◆ What is being asked
Output nothing but the lines from the line with "supported by his imagination and creativity." through the end of the listing below, both ends included.

◆ Records for the task
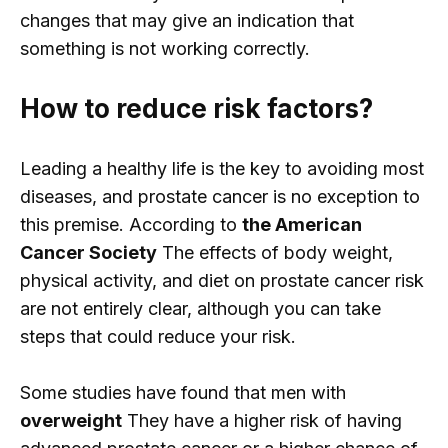
changes that may give an indication that
something is not working correctly.
How to reduce risk factors?
Leading a healthy life is the key to avoiding most
diseases, and prostate cancer is no exception to
this premise. According to
the American
Cancer Society
The effects of body weight,
physical activity, and diet on prostate cancer risk
are not entirely clear, although you can take
steps that could reduce your risk.
Some studies have found that men with
overweight
They have a higher risk of having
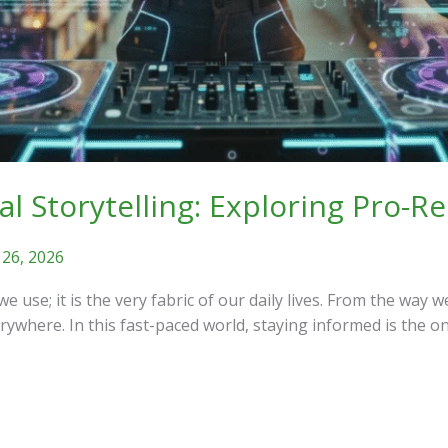
tal Storytelling: Exploring Pro-
 26, 2026
we use; it is the very fabric of our daily lives. From the w
erywhere. In this fast-paced world, staying informed is the o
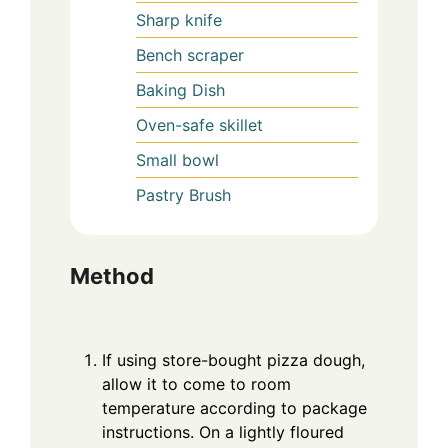
Sharp knife
Bench scraper
Baking Dish
Oven-safe skillet
Small bowl
Pastry Brush
Method
If using store-bought pizza dough,
allow it to come to room
temperature according to package
instructions. On a lightly floured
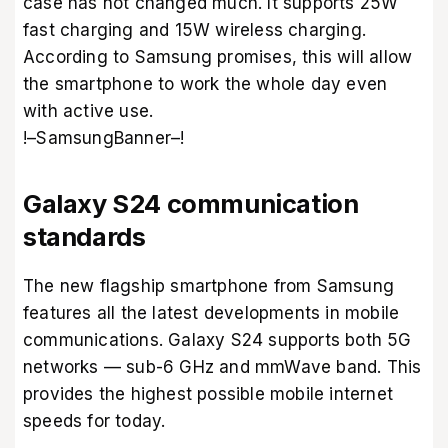
case has not changed much. It supports 25W
fast charging and 15W wireless charging.
According to Samsung promises, this will allow
the smartphone to work the whole day even
with active use.
!–SamsungBanner–!
Galaxy S24 communication
standards
The new flagship smartphone from Samsung
features all the latest developments in mobile
communications. Galaxy S24 supports both 5G
networks — sub-6 GHz and mmWave band. This
provides the highest possible mobile internet
speeds for today.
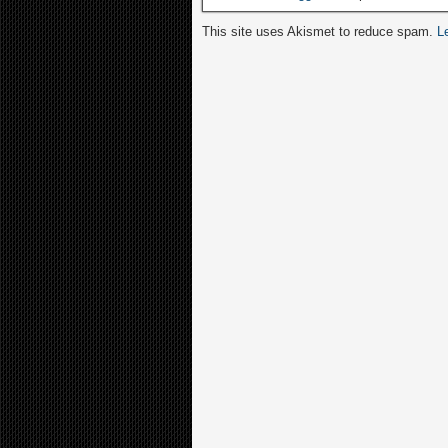
This site uses Akismet to reduce spam.
L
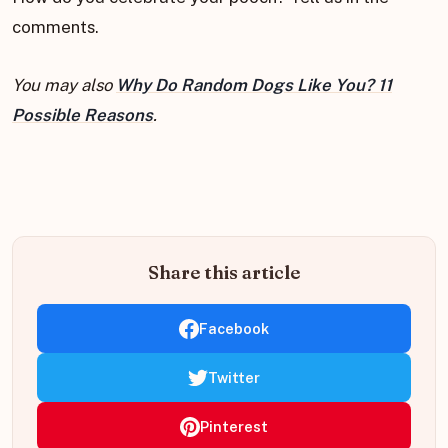
comments.
You may also
Why Do Random Dogs Like You? 11
Possible Reasons
.
Share this article
Facebook
Twitter
Pinterest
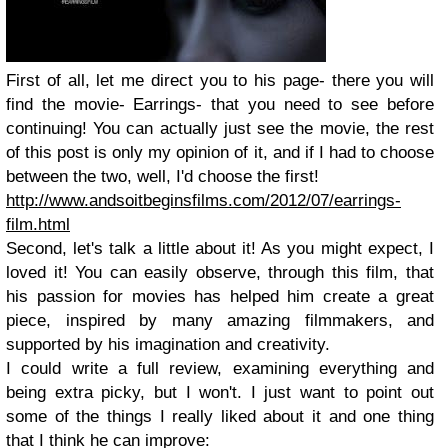
First of all, let me direct you to his page- there you will
find the movie- Earrings- that you need to see before
continuing! You can actually just see the movie, the rest
of this post is only my opinion of it, and if I had to choose
between the two, well, I'd choose the first!
http://www.andsoitbeginsfilms.com/2012/07/earrings-
film.html
Second, let's talk a little about it! As you might expect, I
loved it! You can easily observe, through this film, that
his passion for movies has helped him create a great
piece, inspired by many amazing filmmakers, and
supported by his imagination and creativity.
I could write a full review, examining everything and
being extra picky, but I won't. I just want to point out
some of the things I really liked about it and one thing
that I think he can improve:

◆ Task result
supported by his imagination and creativity.
I could write a full review, examining everything and
being extra picky, but I won't. I just want to point out
some of the things I really liked about it and one thing
that I think he can improve:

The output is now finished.